Automation advances.Informality mutates into the language of digital platforms. The employee becomes a “partner.” The delivery driver becomes an “independent entrepreneur.” Stable employment itself begins to appear almost archaeological.
Technology has undoubtedly generated remarkable gains. To deny this would be romantic nostalgia. Artificial intelligence promises higher productivity, lower costs, improved medical diagnostics, and extraordinary logistical efficiency. But the central question does not concern technology itself. It concerns the social distribution of the wealth technology creates.
Machines generate wealth. They do not spontaneously distribute justice.
Modern economic history is, to a considerable extent, the history of that misunderstanding.
The Industrial Revolution multiplied production while simultaneously producing urban misery, child exploitation, and working conditions harsh enough to make even an ancient dockworker plead for moderation. Technological progress has never civilized itself. It required institutions, political pressure, labor law, social movements, and redistributive mechanisms.
Social Security emerged from precisely this civilizational process.
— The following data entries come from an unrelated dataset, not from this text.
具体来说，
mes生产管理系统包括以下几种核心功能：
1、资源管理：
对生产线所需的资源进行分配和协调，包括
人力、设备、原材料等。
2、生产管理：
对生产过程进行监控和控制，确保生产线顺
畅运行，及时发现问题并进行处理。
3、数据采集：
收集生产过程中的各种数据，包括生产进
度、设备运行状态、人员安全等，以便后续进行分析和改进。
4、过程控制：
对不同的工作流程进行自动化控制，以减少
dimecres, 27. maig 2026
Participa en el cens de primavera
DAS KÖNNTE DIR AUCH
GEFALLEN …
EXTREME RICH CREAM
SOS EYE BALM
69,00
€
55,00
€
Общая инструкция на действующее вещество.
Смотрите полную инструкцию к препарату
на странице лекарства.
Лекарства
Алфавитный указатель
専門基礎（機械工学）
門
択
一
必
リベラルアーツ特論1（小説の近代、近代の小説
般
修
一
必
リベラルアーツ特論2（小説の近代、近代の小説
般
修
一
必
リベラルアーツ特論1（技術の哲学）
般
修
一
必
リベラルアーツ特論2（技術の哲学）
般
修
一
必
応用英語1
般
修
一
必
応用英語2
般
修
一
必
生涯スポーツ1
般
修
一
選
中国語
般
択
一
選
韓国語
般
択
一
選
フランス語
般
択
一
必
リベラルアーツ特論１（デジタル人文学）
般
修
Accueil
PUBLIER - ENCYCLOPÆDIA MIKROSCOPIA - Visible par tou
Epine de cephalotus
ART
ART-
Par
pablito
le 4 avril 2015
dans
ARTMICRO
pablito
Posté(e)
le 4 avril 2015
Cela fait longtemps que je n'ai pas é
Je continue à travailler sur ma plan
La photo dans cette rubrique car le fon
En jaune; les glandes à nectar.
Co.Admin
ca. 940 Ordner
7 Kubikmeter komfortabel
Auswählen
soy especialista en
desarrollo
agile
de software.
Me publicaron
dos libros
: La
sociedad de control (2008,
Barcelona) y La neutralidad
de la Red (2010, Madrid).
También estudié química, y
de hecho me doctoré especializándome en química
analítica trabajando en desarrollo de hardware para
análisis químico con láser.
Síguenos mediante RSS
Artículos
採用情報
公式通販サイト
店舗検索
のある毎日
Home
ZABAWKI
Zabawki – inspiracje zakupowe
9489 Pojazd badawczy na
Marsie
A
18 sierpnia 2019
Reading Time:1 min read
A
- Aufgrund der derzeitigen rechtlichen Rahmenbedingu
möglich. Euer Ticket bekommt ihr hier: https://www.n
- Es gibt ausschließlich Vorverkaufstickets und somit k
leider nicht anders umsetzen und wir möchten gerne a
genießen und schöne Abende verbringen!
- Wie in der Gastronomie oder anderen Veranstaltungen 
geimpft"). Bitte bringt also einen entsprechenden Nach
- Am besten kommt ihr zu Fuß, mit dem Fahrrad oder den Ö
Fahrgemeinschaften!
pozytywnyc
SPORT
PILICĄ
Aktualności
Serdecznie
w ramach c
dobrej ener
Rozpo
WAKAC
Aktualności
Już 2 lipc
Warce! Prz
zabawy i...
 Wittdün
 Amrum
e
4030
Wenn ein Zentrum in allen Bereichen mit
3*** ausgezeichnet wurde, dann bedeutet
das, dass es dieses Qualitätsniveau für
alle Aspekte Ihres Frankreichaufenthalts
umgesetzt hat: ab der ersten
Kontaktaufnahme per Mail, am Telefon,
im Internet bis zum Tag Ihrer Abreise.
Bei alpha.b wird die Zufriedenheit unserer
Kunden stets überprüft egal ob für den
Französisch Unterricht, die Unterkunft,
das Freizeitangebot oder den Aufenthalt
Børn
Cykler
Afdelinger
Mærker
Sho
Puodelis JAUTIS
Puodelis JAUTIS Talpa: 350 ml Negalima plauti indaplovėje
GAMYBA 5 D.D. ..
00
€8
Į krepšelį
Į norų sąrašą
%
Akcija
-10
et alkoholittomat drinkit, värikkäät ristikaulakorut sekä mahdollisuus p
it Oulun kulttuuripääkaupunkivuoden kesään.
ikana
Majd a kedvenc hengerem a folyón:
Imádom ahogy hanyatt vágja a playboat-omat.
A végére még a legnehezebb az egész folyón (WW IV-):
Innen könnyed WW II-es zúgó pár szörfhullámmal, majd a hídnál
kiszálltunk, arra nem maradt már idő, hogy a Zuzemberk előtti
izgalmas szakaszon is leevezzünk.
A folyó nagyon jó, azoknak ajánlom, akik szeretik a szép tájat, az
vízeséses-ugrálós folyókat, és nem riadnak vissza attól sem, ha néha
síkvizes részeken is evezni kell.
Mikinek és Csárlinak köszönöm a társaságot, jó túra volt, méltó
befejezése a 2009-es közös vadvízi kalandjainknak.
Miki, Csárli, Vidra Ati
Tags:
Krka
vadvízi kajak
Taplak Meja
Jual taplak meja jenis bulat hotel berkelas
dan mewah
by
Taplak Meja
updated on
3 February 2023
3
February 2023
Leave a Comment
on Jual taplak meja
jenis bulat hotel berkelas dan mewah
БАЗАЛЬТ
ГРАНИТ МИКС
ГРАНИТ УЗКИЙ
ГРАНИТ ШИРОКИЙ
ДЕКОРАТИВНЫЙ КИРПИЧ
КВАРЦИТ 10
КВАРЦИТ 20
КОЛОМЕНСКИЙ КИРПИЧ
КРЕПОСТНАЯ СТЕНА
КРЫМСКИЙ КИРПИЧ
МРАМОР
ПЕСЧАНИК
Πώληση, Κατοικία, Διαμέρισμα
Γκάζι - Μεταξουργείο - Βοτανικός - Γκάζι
Not from sentimental generosity, but from the recognition that unrestricted economic freedom may generate admirable efficiency alongside equally admirable forms of human tragedy.
Workers grow old.Bodies deteriorate. llness arrives uninvited. Disability does not consult financial planning.
For that reason, the Brazilian Constitution of 1988 elevated social protection into a structural constitutional commitment. Article 194 defines Social Security as an integrated system intended to secure rights related to health care, social assistance, and pensions. In other words, protection against vulnerability ceased to be an act of charity and became a constitutional obligation rooted in dignity and intergenerational solidarity.
At this point, Musk’s futurism collides with Brazilian reality — and the impact is almost physical.
In a country where a substantial portion of the population lacks even minimal savings for emergencies, the notion that future generations may no longer need to save appears less like economic foresight and more like imported science fiction insufficiently adapted to tropical conditions. For millions of Brazilians, financial planning is not a sophisticated strategy of wealth accumulation. It is a desperate attempt to prevent old age from collapsing into poverty.
The deeper issue is not that Brazil possesses excessive social protection. The deeper issue is that Brazil has never fully achieved broad and consistent economic inclusion.
Brazilian informality did not begin with digital applications. It merely acquired a more elegant interface.
And there remains another dimension often ignored by the prophets of the post-work society: labor structures not only economies, but also meaning itself. Through work, individuals build identity, routine, belonging, and social recognition. A fully automated civilization might perhaps solve the problem of material production — though even that remains uncertain — while simultaneously creating another dilemma altogether: the problem of human purpose.
What becomes of the individual once he is no longer economically necessary?
The question appears philosophical. In truth, it is constitutional, economic, and profoundly moral.
Perhaps the greatest naivety of technological utopianism lies in assuming that productive abundance automatically generates social harmony. Humanity already produces enough food for all. Hunger nevertheless persists. It produces unprecedented wealth. Inequality persists as well.
Technology may reduce scarcity. It does not, by itself, resolve distribution.
Civilizations are not truly advanced because they create machines capable of replacing workers. They become advanced only when they ensure that the workers replaced by those machines are not treated as disposable human beings.